Plus d’une centaine d’entreprises technologiques, dont Google, OpenAI, Microsoft, Anthropic, Oracle et Hugging Face, ont appelé les gouvernements et les autorités à renforcer les défenses contre l’avancée des cyberattaques propulsé par l’intelligence artificielle.

Dans une lettre ouverte, les entreprises ont prévenu que les mesures de sécurité actuelles pourraient ne serait pas suffisant face à une menace qui se multiplierait et de sophistication au cours des prochains mois. Le document suggère que les attaquants peuvent tirer parti des vulnérabilités qui existent encore dans les systèmes publics et privés.

Les services essentiels, parmi les principaux risques

L’inquiétude ne se limite pas aux grandes entreprises technologiques comme Google. Hôpitaux, usines de traitement des eaux, gouvernements locaux et infrastructures qui soutient Internet pourrait également être exposé.

Une attaque contre ces secteurs pourrait entraîner des conséquences allant au-delà du vol ou de la perte d’informations. C’est pour cette raison que les entreprises jugent nécessaire de coordonner les efforts entre les gouvernements, les entreprises et les organisations chargées de protéger les services essentiels.

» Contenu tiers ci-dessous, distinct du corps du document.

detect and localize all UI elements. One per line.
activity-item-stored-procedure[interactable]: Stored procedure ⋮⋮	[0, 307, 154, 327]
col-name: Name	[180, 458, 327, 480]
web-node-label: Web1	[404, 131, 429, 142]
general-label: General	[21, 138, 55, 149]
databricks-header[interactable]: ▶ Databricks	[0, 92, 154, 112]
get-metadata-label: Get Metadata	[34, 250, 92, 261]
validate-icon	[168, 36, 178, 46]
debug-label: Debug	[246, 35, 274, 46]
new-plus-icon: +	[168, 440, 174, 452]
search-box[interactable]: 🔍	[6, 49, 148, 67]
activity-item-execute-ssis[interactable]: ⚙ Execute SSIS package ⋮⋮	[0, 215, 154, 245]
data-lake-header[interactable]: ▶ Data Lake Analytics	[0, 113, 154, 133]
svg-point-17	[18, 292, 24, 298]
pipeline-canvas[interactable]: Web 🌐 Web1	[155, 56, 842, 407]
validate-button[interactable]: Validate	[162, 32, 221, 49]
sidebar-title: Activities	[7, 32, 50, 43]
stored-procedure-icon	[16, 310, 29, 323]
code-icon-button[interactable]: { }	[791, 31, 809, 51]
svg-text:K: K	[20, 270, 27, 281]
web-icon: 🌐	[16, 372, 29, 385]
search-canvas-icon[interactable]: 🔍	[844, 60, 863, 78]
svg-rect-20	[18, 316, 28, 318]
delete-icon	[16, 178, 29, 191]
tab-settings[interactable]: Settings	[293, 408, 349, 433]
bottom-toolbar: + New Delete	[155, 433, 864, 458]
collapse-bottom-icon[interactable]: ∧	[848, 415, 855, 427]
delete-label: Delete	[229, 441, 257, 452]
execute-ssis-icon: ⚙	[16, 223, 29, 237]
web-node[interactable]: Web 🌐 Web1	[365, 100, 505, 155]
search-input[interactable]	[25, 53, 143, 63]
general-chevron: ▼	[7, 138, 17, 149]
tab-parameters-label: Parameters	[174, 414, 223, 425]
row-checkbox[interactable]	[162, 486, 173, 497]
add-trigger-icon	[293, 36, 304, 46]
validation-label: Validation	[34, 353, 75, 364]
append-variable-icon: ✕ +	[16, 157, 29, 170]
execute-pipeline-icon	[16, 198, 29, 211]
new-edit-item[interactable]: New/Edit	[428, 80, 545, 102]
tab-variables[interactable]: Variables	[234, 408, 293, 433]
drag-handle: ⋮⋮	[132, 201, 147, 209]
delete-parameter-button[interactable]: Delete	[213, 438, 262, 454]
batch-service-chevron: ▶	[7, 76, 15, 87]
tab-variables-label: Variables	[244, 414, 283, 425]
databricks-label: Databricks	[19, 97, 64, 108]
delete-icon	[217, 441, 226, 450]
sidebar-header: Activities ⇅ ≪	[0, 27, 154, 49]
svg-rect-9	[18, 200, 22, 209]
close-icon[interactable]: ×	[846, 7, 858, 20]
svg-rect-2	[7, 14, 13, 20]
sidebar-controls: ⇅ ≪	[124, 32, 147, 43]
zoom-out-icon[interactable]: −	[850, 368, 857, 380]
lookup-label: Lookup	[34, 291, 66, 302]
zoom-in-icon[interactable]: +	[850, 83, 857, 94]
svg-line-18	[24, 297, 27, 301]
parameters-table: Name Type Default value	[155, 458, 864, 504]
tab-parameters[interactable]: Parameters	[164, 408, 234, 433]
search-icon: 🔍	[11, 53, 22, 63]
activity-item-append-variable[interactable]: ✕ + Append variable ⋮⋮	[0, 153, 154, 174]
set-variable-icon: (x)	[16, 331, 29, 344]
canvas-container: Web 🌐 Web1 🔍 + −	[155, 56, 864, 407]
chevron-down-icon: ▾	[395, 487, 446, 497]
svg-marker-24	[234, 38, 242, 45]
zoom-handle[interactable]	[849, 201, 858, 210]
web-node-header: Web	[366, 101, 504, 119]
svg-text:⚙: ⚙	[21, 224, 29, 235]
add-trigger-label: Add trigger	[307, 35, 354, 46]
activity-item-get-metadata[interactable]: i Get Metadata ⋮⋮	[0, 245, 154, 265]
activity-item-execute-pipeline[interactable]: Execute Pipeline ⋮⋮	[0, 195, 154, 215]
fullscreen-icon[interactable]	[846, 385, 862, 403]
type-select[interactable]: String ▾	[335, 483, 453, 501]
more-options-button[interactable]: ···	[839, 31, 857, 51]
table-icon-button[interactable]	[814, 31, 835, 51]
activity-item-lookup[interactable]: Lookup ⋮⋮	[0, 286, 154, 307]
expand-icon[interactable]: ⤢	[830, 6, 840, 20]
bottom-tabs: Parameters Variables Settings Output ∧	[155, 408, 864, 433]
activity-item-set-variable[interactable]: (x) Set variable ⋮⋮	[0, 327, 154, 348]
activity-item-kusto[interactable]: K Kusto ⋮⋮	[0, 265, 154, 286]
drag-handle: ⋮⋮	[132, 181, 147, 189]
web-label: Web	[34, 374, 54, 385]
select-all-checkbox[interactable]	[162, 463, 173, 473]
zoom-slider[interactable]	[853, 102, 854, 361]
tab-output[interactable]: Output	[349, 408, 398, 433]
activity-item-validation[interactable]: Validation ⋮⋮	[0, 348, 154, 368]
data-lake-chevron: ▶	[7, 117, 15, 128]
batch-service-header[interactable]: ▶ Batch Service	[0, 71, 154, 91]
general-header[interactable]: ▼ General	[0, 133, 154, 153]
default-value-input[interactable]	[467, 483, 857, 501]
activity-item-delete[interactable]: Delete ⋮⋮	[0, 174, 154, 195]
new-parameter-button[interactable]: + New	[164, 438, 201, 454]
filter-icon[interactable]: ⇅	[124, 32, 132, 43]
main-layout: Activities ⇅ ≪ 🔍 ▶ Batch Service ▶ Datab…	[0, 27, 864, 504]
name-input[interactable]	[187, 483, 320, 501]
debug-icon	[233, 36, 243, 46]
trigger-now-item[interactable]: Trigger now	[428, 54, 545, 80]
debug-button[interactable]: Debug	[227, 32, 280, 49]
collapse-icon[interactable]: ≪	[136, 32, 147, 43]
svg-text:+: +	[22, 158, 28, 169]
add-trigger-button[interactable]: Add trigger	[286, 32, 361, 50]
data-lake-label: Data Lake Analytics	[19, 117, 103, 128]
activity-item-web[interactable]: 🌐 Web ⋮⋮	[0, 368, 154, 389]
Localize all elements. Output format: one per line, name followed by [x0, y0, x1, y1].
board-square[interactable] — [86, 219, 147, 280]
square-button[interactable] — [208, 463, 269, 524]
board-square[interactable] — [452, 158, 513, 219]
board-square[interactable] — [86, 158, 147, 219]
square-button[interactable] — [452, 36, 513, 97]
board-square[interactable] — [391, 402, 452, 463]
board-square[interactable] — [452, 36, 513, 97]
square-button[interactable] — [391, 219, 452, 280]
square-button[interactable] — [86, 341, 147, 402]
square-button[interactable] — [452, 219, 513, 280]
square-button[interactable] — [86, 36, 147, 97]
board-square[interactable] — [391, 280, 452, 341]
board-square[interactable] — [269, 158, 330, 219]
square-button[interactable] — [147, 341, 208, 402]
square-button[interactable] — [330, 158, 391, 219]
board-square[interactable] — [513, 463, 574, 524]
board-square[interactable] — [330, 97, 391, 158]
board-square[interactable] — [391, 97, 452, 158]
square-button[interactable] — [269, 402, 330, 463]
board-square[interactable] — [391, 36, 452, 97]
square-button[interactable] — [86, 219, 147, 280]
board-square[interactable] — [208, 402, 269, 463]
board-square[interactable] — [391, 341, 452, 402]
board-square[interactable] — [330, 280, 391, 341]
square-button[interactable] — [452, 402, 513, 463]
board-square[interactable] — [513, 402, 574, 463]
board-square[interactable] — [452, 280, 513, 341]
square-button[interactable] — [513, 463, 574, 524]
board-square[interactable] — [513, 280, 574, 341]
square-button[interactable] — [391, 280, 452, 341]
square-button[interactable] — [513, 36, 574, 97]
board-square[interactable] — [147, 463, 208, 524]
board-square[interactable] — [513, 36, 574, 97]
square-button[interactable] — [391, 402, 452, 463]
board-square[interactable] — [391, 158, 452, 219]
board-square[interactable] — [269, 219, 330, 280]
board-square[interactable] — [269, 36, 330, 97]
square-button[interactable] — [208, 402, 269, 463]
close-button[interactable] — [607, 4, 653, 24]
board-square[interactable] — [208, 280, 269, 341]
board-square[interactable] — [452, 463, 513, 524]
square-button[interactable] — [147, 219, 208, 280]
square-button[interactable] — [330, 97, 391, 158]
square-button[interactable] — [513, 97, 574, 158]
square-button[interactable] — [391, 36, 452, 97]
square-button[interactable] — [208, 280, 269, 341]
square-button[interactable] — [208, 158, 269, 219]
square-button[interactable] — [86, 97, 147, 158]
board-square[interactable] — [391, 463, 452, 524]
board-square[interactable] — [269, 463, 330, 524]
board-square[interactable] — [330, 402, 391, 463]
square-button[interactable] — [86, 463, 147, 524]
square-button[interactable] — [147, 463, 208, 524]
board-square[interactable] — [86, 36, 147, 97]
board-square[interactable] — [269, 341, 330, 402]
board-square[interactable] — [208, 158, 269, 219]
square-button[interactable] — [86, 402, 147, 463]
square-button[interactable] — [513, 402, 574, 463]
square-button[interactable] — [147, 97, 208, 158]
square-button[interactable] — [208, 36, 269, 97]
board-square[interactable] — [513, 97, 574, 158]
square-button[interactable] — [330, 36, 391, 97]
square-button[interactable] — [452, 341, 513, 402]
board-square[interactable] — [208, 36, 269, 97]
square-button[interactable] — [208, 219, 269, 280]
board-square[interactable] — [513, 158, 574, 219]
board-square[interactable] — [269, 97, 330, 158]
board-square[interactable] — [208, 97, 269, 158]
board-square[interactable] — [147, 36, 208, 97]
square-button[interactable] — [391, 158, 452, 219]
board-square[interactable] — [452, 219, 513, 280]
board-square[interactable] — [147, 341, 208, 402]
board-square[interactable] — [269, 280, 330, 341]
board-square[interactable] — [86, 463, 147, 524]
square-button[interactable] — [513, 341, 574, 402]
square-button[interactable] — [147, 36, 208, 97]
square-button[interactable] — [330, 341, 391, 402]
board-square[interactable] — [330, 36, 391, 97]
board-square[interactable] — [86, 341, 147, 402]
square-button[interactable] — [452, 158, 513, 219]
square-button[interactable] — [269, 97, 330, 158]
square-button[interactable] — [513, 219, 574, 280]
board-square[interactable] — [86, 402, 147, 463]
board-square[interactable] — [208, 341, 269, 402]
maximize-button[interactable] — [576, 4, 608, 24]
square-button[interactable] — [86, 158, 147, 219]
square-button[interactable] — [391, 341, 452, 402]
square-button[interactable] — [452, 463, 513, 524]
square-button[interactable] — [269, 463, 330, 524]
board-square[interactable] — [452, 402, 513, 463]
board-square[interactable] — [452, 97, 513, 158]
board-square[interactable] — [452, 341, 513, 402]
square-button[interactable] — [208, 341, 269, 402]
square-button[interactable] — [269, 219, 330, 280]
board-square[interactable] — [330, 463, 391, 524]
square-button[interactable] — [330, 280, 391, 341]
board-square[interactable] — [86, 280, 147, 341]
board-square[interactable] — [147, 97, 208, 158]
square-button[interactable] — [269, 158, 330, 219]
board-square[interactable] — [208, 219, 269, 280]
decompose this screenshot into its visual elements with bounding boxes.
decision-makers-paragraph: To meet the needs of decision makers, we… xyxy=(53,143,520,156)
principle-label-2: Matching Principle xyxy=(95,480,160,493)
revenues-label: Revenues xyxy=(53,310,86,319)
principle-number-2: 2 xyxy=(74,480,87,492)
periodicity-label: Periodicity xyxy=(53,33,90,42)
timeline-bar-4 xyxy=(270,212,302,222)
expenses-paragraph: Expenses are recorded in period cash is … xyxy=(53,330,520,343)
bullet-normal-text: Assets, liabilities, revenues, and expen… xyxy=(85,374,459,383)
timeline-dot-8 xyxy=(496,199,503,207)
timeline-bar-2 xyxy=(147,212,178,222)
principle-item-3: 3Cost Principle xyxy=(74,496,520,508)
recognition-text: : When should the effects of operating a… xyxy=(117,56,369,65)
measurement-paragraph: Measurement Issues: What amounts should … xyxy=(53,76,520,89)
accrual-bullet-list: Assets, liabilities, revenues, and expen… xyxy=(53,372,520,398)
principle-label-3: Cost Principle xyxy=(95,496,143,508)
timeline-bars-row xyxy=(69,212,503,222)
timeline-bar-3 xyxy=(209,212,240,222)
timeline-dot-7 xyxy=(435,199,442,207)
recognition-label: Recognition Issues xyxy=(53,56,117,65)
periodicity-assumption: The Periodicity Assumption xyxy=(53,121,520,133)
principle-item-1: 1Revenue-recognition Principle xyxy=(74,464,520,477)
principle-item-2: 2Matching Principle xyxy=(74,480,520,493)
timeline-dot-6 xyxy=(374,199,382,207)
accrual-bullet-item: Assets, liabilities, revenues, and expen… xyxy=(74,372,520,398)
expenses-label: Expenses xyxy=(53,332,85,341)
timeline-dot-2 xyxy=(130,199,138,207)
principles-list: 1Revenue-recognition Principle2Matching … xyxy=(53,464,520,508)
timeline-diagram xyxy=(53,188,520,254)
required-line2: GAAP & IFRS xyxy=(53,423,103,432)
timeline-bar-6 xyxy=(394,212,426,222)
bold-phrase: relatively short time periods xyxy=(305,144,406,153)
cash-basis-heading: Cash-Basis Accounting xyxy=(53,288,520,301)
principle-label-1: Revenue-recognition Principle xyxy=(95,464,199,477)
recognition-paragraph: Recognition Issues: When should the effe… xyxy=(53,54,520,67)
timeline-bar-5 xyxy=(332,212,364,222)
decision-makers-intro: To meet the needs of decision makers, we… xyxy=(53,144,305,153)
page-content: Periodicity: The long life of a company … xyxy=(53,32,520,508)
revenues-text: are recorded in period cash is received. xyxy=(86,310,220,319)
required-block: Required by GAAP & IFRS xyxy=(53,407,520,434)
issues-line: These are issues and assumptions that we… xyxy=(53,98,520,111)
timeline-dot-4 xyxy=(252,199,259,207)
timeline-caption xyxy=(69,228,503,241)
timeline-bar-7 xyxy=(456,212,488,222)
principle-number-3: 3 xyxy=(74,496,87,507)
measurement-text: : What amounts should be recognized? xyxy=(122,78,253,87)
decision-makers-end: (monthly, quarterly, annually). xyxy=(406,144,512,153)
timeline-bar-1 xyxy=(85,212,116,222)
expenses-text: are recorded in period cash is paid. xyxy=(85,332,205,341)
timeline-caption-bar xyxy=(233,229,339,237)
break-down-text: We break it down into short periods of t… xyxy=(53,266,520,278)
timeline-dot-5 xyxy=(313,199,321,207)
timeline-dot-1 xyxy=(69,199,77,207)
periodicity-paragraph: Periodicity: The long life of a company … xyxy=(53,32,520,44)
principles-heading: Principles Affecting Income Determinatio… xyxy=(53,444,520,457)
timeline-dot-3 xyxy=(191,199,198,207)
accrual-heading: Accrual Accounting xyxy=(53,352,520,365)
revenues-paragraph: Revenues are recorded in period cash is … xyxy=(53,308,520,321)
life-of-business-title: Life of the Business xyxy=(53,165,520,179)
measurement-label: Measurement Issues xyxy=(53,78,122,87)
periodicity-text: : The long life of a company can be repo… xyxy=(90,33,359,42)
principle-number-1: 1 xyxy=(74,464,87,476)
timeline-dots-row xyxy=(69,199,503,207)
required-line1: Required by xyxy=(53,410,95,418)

Parmi les propositions figure une partage accru d’informations sur les menacesdes financements pour renforcer la sécurité des entités disposant de peu de ressources et un accès à des outils d’intelligence artificielle qui permettent de détecter et de contenir les attaques.

L’IA peut également aider à défendre les systèmes

Le document note que la même technologie d’IA utilisée pour augmenter les capacités des attaquants peut devenir un outil pour ceux qui protègent les systèmes.

Les entreprises affirment que les capacités actuelles de l’IA permettent identifier les vulnérabilités accumulées au fil des années et accélérer certaines tâches de sécurité. Ils proposent également de faciliter l’accès à ces outils pour les hôpitaux, les compagnies des eaux et les administrations locales.

La lettre propose également de réaliser des tests autorisés, fournir une assistance technique et établir des mécanismes pour imposer des coûts à ceux qui mènent des attaques.

Bien que l’avertissement se concentre sur les risques associés à l’intelligence artificielle, des entreprises telles que Google soulignent des failles connues qui continuent de laisser de nombreux systèmes exposés.

Parmi eux se trouvent les logiciels non mis à jour, mots de passe et mécanismes d’authentification faibles, autorisations excessives, configurations incorrectes et utilisation d’une ancienne technologie.

Ils recommandent donc de corriger les vulnérabilités les plus dangereuses, renforcer les contrôles d’accès et appliquer le principe du moindre privilège.

L’appel envisage également une réponse coordonnée aux niveaux local, national et international, avec de nouvelles normes et alliances pour protéger les infrastructures critiques.